Monday 3 February 2020

The Pure Heart by Trudi Tweedie

Iseabail, a young girl from a Hebriden island, is employed as the companion of a rich merchant's daughter on the mainland. The position promises her wealth and education, but it may cost her far more than that.

I have such mixed feelings about this book. And they've mostly surfaced since I finished reading and began thinking about it; while I was reading it I was caught up in the story and not really thinking about the implications.

Let's start right at the start. On Iseabail's island, situated somewhere in the Hebrides, men are in charge and women have no say in anything. They can't even approach men in conversation. So far, so normal. But this aspect is never brought up again. Once she leaves the island, no one treats her with anything less than respect. The men have taught the women that it takes days in a boat to get to the mainland, but Iseabail doesn't seem too surprised when they reach it on the second day of her trip. There's no thoughts about how she's been lied to, not even a note that this boat must be very fast.

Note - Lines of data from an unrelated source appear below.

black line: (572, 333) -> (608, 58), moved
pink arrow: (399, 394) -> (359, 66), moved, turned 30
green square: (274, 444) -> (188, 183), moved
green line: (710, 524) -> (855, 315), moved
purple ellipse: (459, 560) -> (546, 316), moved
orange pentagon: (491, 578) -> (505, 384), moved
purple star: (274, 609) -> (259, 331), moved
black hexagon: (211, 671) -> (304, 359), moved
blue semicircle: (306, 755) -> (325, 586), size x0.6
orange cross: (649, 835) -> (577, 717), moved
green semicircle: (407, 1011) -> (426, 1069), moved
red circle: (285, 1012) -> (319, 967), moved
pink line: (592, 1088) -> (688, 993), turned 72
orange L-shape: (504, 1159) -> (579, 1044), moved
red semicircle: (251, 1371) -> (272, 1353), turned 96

The blurb says she's disturbed by, in order, the hidden chapel, the foreign language speaking servants and the mute stableboy. None of this is born out in the text. She's surprised by the chapel, briefly annoyed that she can't communicate very well, and intrigued by the stableboy.

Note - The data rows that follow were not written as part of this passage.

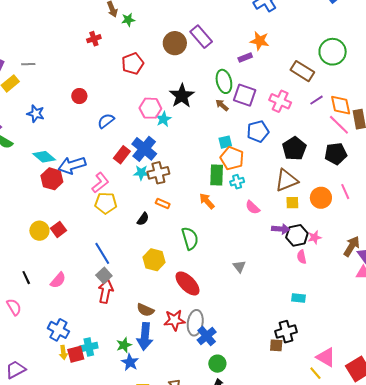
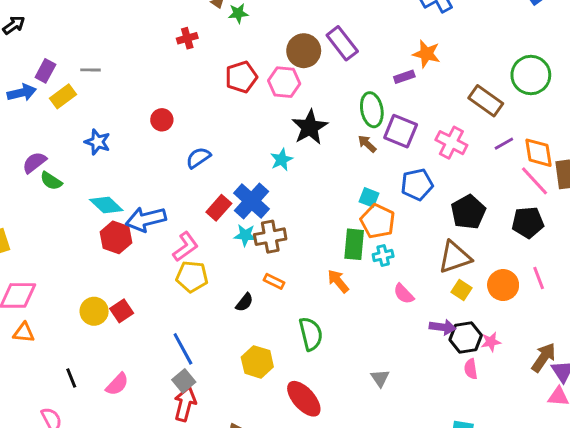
pink hexagon: (150, 108) -> (284, 82), moved
cyan square: (225, 142) -> (369, 197), turned 32
yellow square: (292, 203) -> (461, 290), turned 32

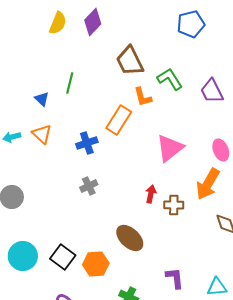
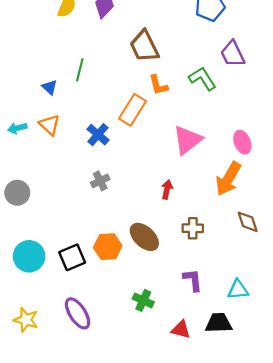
green L-shape: (170, 79) -> (202, 79), moved
purple trapezoid: (212, 91) -> (233, 54), moved
blue cross: (87, 143) -> (98, 135), turned -30
brown cross: (174, 205) -> (193, 228), moved
black square: (63, 257) -> (72, 257), turned 30
orange hexagon: (96, 264) -> (108, 247), moved

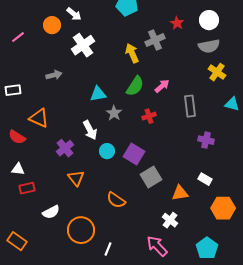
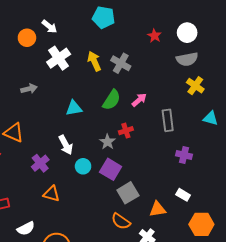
gray cross: (155, 40) -> (121, 63), moved, turned -36
yellow arrow: (132, 53) -> (94, 61), moved
gray star: (114, 113) -> (108, 142), moved
orange triangle: (76, 178) -> (51, 194), turned -36
orange semicircle: (116, 200) -> (121, 221), moved

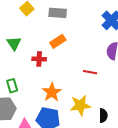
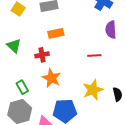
orange rectangle: (58, 41) -> (56, 33), turned 35
orange star: (52, 92) -> (51, 78), moved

I don't want this come across as if I hated the book. I enjoyed it very much while I was reading it. It's when I set it down to think about it that the problems set in. I'm going to guess that Trudi enjoyed Misty comics as a child, or maybe The Twilight Zone, as the ending is very much in that style. But I hope there's a second book, as I'd love to know what, if anything, happened next.

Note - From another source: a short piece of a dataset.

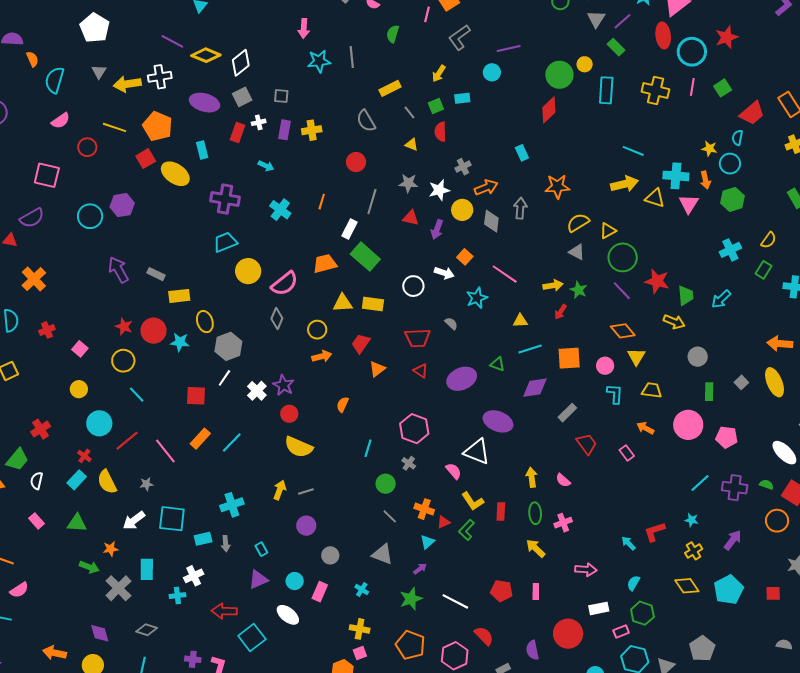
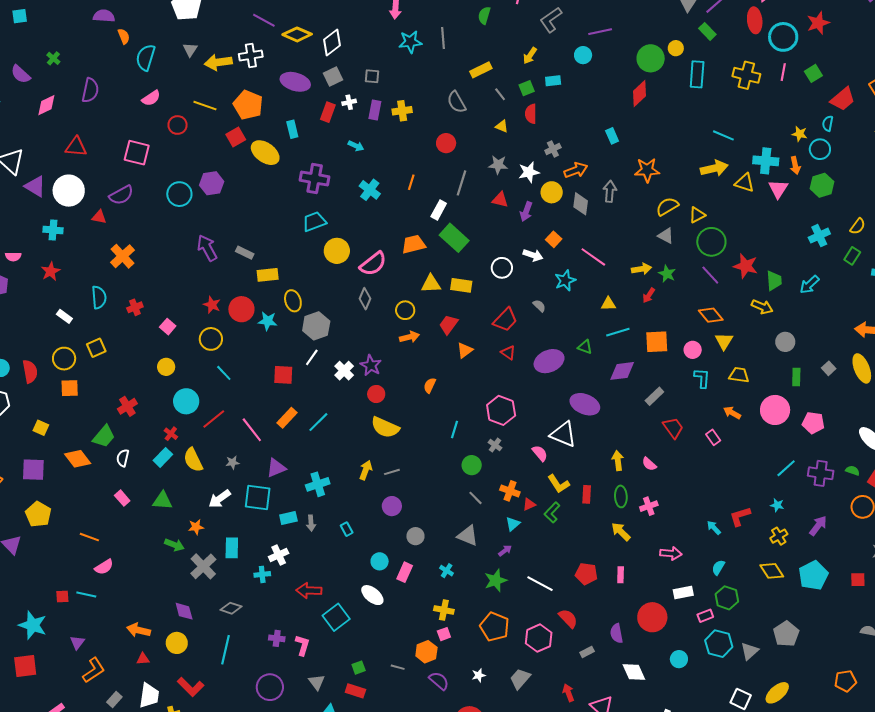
red trapezoid: (417, 338) -> (505, 320), turned -44
purple triangle: (258, 580) -> (276, 468), moved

When Iseabail is employed by a wealthy merchant to be his daughter's companion, her life changes forever. Transported from her remote island home to the Scottish borderlands, Iseabail is unnerved both by her precocious young charge and the house's secrets: a hidden chapel, servants who speak in a foreign tongue, a mute stableboy. And then the merchant returns with a mysterious cargo. Why has Iseabail really been summoned here? And will she ever make it back home?